As has been evidenced many times, small and medium businesses often believe they are too small to attract the notice of cyber criminals. Asset management firms, including hedge funds, alternative investment, wealth management and other boutique firms fall into that category.
Investment firms have struggled with information security because they have historically focused on business continuity planning, often leaving information security at best as an afterthought and at worst when reacting to a data breach. Cultural differences may have played a part in this disconnect, where the inherent risk-taking culture of these businesses has clashed with the traditionally risk- averse approach of information security departments. Because of the media exposure of cyber-attacks over the last few years and the increasing focus on risk management, company boards and investors are now fortunately paying more attention. The steady move of the information security community to greater understanding of risk management is also playing a role in this shift.
I personally believe that organisations cannot truly assess their information risk if they haven’t clearly determined what their assets are. Asset management firms have a wealth of criminally attractive information assets, including:
- proprietary trading algorithms and other patented technologies
- client data
- trading/ market data
Whilst asset management companies may be subject to the type of fraudulent activities other market sectors experience (e.g. payment fraud, phishing, ID Theft, etc.), organised criminals can specifically target this sector in many ways, such as blackmailing clients, selling illegally obtained information on the black market, or placing fraudulent trading orders. In addition, fraudsters may also use these organisations as a springboard to infiltrate partner businesses, rendering them unwitting parties to the crime cycle because of weak security practices. Conversely, these organisations should look diligently at their supply chain, lest the reverse happen due to partner/ supplier potentially weak security practices – again here, due diligence is key.

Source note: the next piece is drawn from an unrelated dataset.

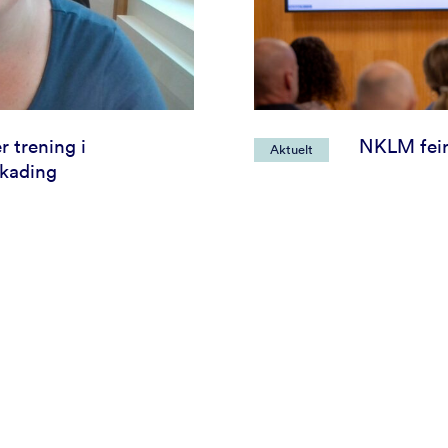
 trening i
NKLM feir
Aktuelt
skading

With this in mind, more investors, trading partners and regulatory bodies are asking the hedge funds, alternative investment and other financial markets firms to provide proof of strong security programs and data privacy, covering their entire value chain.
Apparently, most investment management companies do not yet exhibit best in class (or even sector peer group average) data protection and information security practices. The realisation needs to come that they potentially face not only financially motivated cyber criminals, but also politically and socially motivated attackers (e.g. through system downtime, hijacking of public accounts or even defacement of websites). I am sure we’re all familiar with the Associated Press twitter account hijack which led to a spectacular, if short-lived, crash of the Dow Jones.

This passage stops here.